[Data for the task]
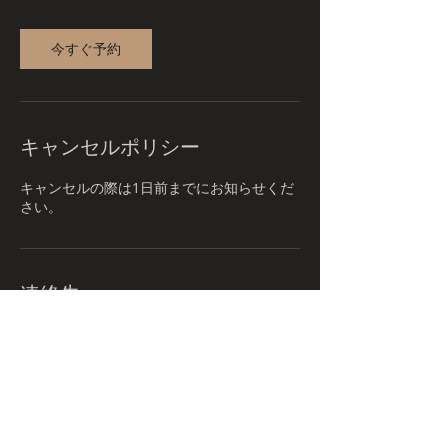
今すぐ予約
キャンセルポリシー
キャンセルの際は1日前までにお知らせくだ
さい。
連絡先
+ 0985-32-1058
nipponbudonetwork@gmail.com
JPN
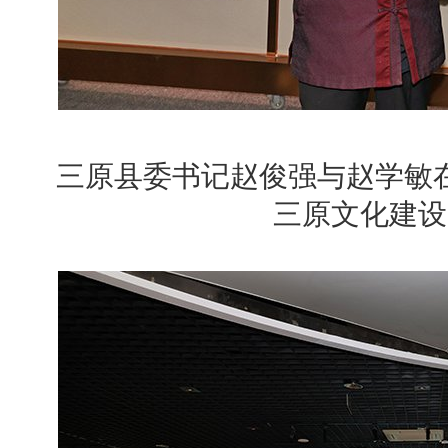
三原县委书记赵俊强与赵学敏
三原文化建设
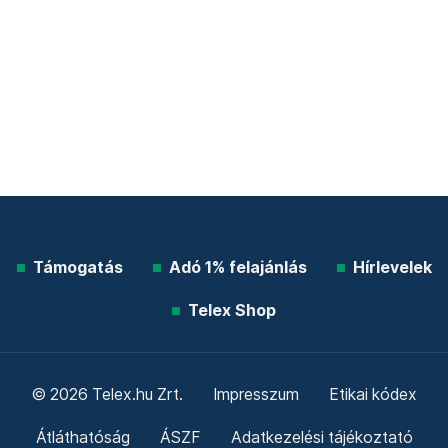
Támogatás
Adó 1% felajánlás
Hírlevelek
Telex Shop
© 2026 Telex.hu Zrt.
Impresszum
Etikai kódex
Átláthatóság
ÁSZF
Adatkezelési tájékoztató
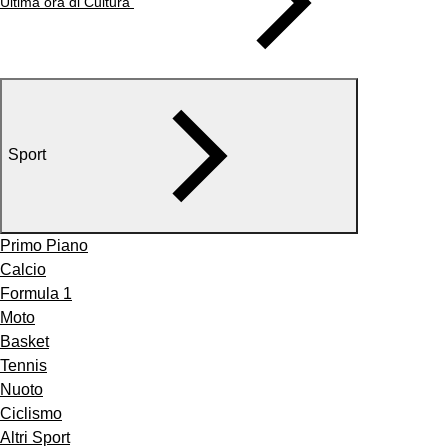
Ultima ora di Cultura
Sport
Primo Piano
Calcio
Formula 1
Moto
Basket
Tennis
Nuoto
Ciclismo
Altri Sport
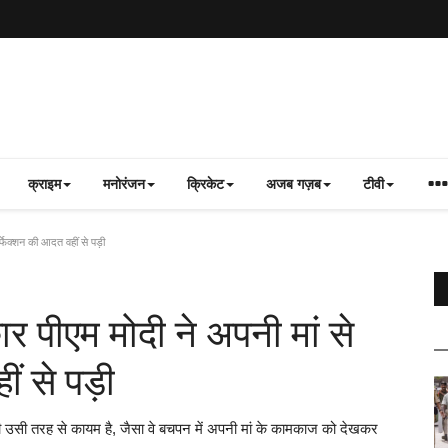
क्राइम
मनोरंजन
क्रिकेट
अजब गज़ब
टीवी
्फेक्शन की आदत वहीं से पड़ी
र पीएम मोदी ने अपनी मां से
ं से पड़ी
ं भी उसी तरह से कायम है, जैसा वे बचपन में अपनी मां के कामकाज को देखकर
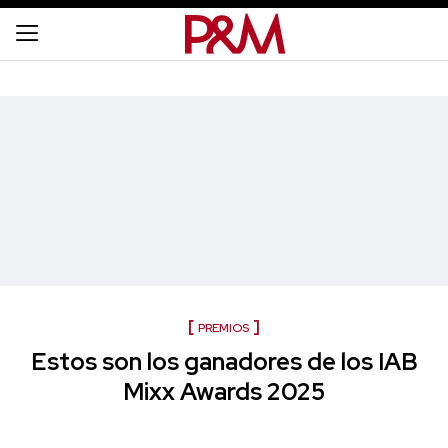
PREMIOS
Estos son los ganadores de los IAB
Mixx Awards 2025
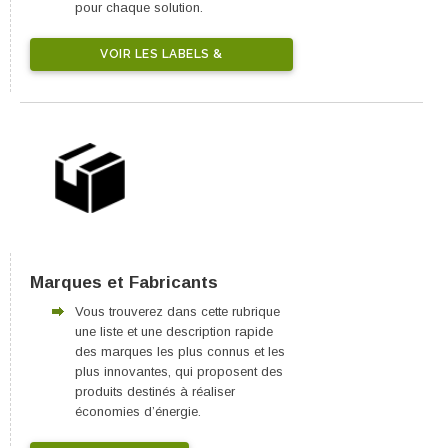
pour chaque solution.
VOIR LES LABELS &
CERTIFICATIONS
Marques et Fabricants
Vous trouverez dans cette rubrique
une liste et une description rapide
des marques les plus connus et les
plus innovantes, qui proposent des
produits destinés à réaliser
économies d’énergie.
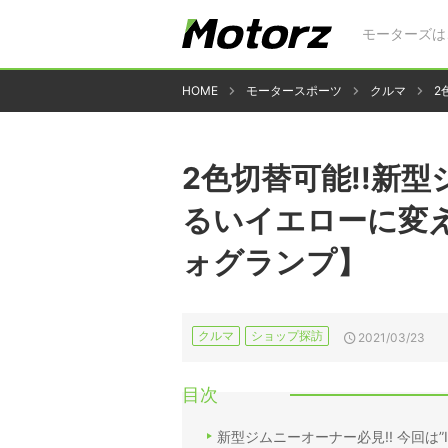
モーターズは
HOME
モータースポーツ
クルマ
2
2色切替可能!!新
るいイエローに変えて
ォグランプ】
クルマ
ショップ探訪
2021/03/23
目次
新型ジムニーオーナー必見!! 今回は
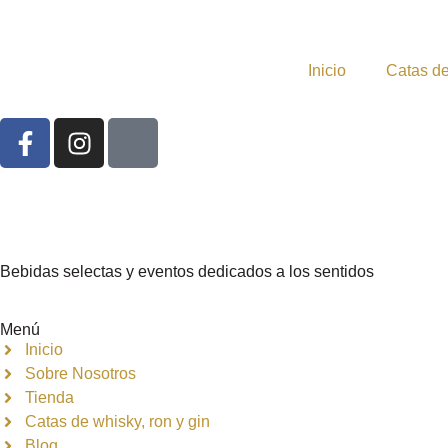
Inicio
Catas de
Bebidas selectas y eventos dedicados a los sentidos
Menú
Inicio
Sobre Nosotros
Tienda
Catas de whisky, ron y gin
Blog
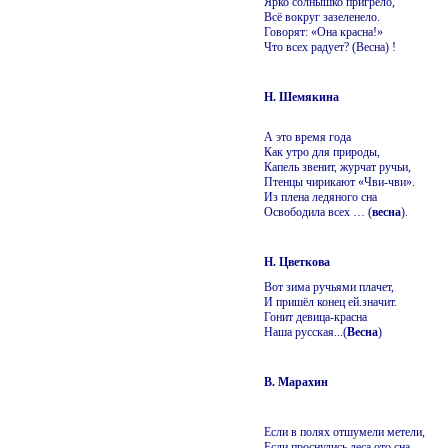
Ярко солнышко пригрело,
Всё вокруг зазеленело.
Говорят: «Она красна!»
Что всех радует? (Весна) !
Н. Шемякина
А это время года
Как утро для природы,
Капель звенит, журчат ручьи,
Птенцы чирикают «Чви-чви».
Из плена ледяного сна
Освободила всех … (
весна
).
Н. Цветкова
Вот зима ручьями плачет,
И пришёл конец ей.значит.
Гонит девица-красна
Наша русская...(
Весна
)
В. Марахин
Если в полях отшумели метели,
Если проснулись леса ото сна,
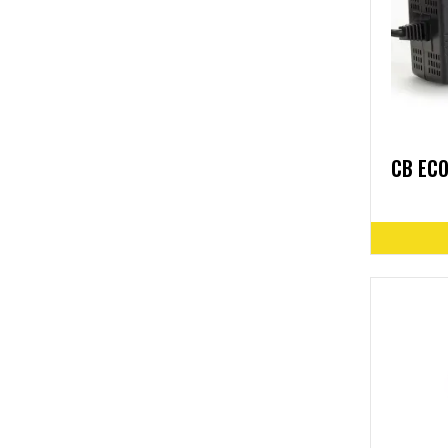
CB ECO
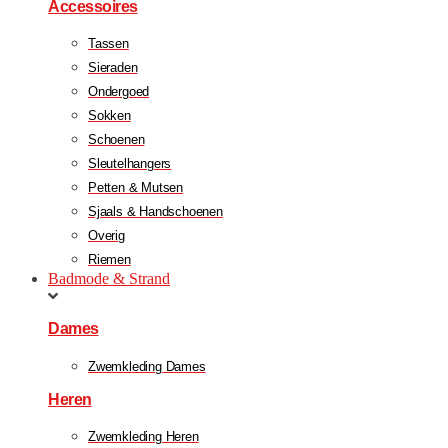
Accessoires
Tassen
Sieraden
Ondergoed
Sokken
Schoenen
Sleutelhangers
Petten & Mutsen
Sjaals & Handschoenen
Overig
Riemen
Badmode & Strand
Dames
Zwemkleding Dames
Heren
Zwemkleding Heren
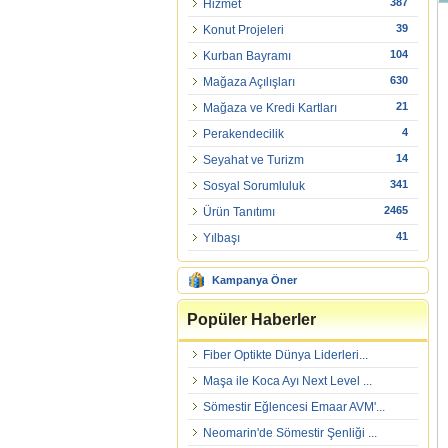
387
Hizmet
39
Konut Projeleri
104
Kurban Bayramı
630
Mağaza Açılışları
21
Mağaza ve Kredi Kartları
4
Perakendecilik
14
Seyahat ve Turizm
341
Sosyal Sorumluluk
2465
Ürün Tanıtımı
41
Yılbaşı
Kampanya Öner
Popüler Haberler
Fiber Optikte Dünya Liderleri...
Maşa ile Koca Ayı Next Level ...
Sömestir Eğlencesi Emaar AVM'...
Neomarin'de Sömestir Şenliği ...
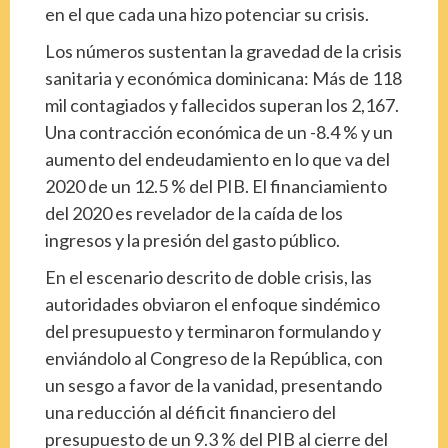
en el que cada una hizo potenciar su crisis.
Los números sustentan la gravedad de la crisis
sanitaria y económica dominicana: Más de 118
mil contagiados y fallecidos superan los 2,167.
Una contracción económica de un -8.4 % y un
aumento del endeudamiento en lo que va del
2020 de un 12.5 % del PIB. El financiamiento
del 2020 es revelador de la caída de los
ingresos y la presión del gasto público.
En el escenario descrito de doble crisis, las
autoridades obviaron el enfoque sindémico
del presupuesto y terminaron formulando y
enviándolo al Congreso de la República, con
un sesgo a favor de la vanidad, presentando
una reducción al déficit financiero del
presupuesto de un 9.3 % del PIB al cierre del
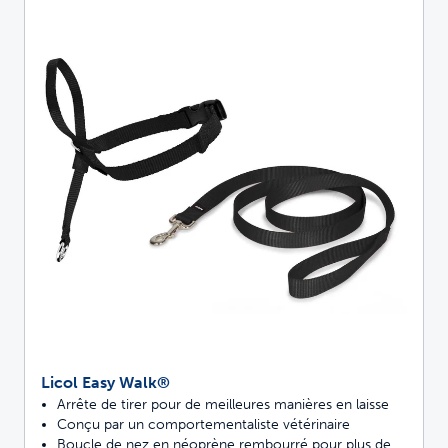
Licol Easy Walk®
Arrête de tirer pour de meilleures manières en laisse
Conçu par un comportementaliste vétérinaire
Boucle de nez en néoprène rembourré pour plus de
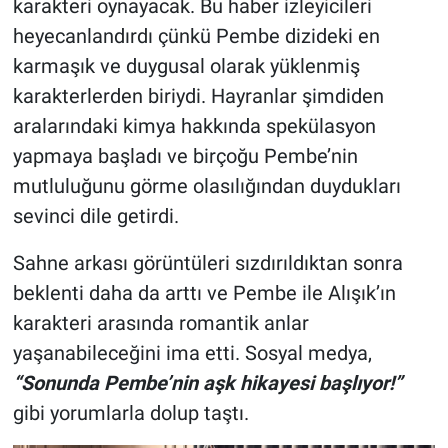
karakteri oynayacak. Bu haber izleyicileri
heyecanlandırdı çünkü Pembe dizideki en
karmaşık ve duygusal olarak yüklenmiş
karakterlerden biriydi. Hayranlar şimdiden
aralarındaki kimya hakkında spekülasyon
yapmaya başladı ve birçoğu Pembe’nin
mutluluğunu görme olasılığından duydukları
sevinci dile getirdi.
Sahne arkası görüntüleri sızdırıldıktan sonra
beklenti daha da arttı ve Pembe ile Alışık’ın
karakteri arasında romantik anlar
yaşanabileceğini ima etti. Sosyal medya,
“Sonunda Pembe’nin aşk hikayesi başlıyor!”
gibi yorumlarla dolup taştı.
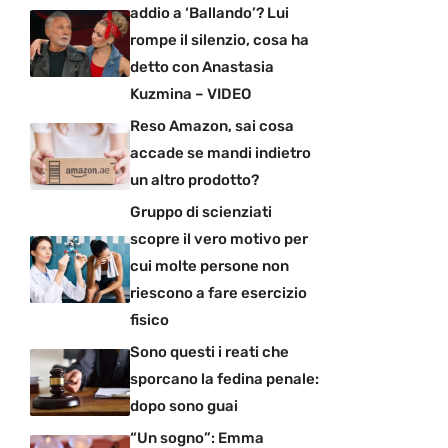
addio a ‘Ballando’? Lui
rompe il silenzio, cosa ha
detto con Anastasia
Kuzmina – VIDEO
Reso Amazon, sai cosa
accade se mandi indietro
un altro prodotto?
Gruppo di scienziati
scopre il vero motivo per
cui molte persone non
riescono a fare esercizio
fisico
Sono questi i reati che
sporcano la fedina penale:
dopo sono guai
“Un sogno”: Emma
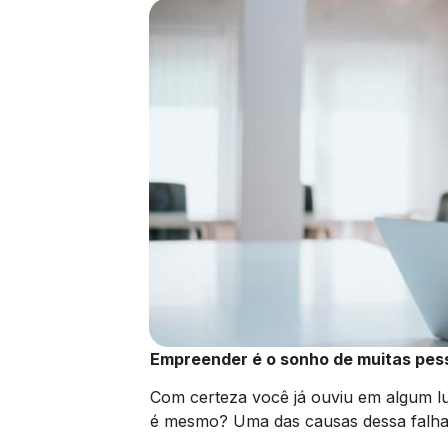
Empreender é o sonho de muitas pess
Com certeza você já ouviu em algum l
é mesmo? Uma das causas dessa falha,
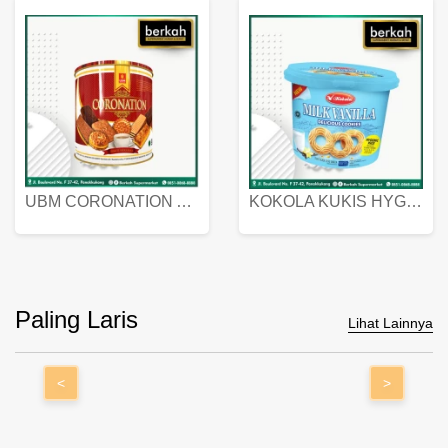
UBM CORONATION ASSORTED BISKUIT KALENG 450 GRAM
KOKOLA KUKIS HYGIENIC MILK VANILLA PACK 320 GR
Paling Laris
Lihat Lainnya
<
>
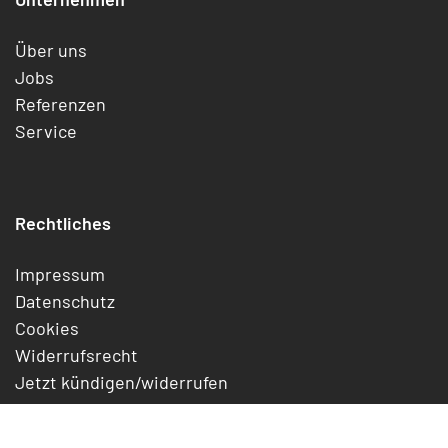
Über uns
Jobs
Referenzen
Service
Rechtliches
Impressum
Datenschutz
Cookies
Widerrufsrecht
Jetzt kündigen/widerrufen
AGB
Digital Services Act Offenlegung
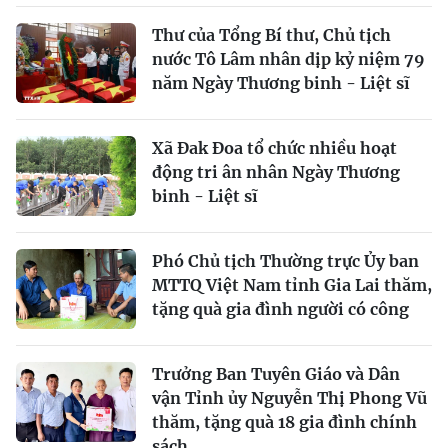
Thư của Tổng Bí thư, Chủ tịch
nước Tô Lâm nhân dịp kỷ niệm 79
năm Ngày Thương binh - Liệt sĩ
Xã Đak Đoa tổ chức nhiều hoạt
động tri ân nhân Ngày Thương
binh - Liệt sĩ
Phó Chủ tịch Thường trực Ủy ban
MTTQ Việt Nam tỉnh Gia Lai thăm,
tặng quà gia đình người có công
Trưởng Ban Tuyên Giáo và Dân
vận Tỉnh ủy Nguyễn Thị Phong Vũ
thăm, tặng quà 18 gia đình chính
sách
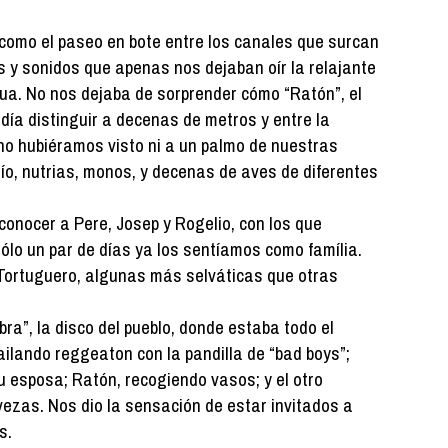
omo el paseo en bote entre los canales que surcan
s y sonidos que apenas nos dejaban oír la relajante
ua. No nos dejaba de sorprender cómo “Ratón”, el
día distinguir a decenas de metros y entre la
o hubiéramos visto ni a un palmo de nuestras
río, nutrias, monos, y decenas de aves de diferentes
 conocer a Pere, Josep y Rogelio, con los que
lo un par de días ya los sentíamos como família.
 Tortuguero, algunas más selváticas que otras
bra”, la disco del pueblo, donde estaba todo el
lando reggeaton con la pandilla de “bad boys”;
 su esposa; Ratón, recogiendo vasos; y el otro
vezas. Nos dio la sensación de estar invitados a
s.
[/Data for the task]
-- Exercise objective --
Total the lines in the records above that contain the string "pour". Write only that total.

-- Answer box --
3